▶ _WORK TO BE COMPLETED_
Keep images out and repeat all data exactly.

▶ _RECORDS FOR THE EXERCISE_

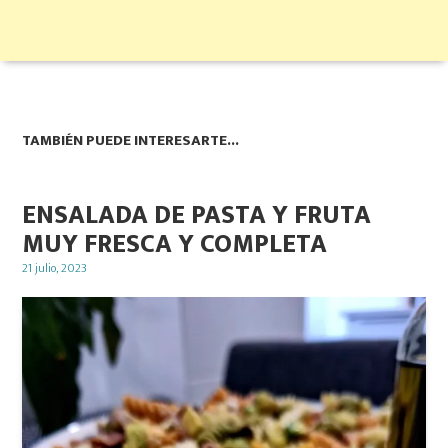
TAMBIÉN PUEDE INTERESARTE...
ENSALADA DE PASTA Y FRUTA
MUY FRESCA Y COMPLETA
Posted
21 julio, 2023
on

▶ _TASK OUTPUT_
TAMBIÉN PUEDE INTERESARTE...
ENSALADA DE PASTA Y FRUTA
MUY FRESCA Y COMPLETA
Posted
21 julio, 2023
on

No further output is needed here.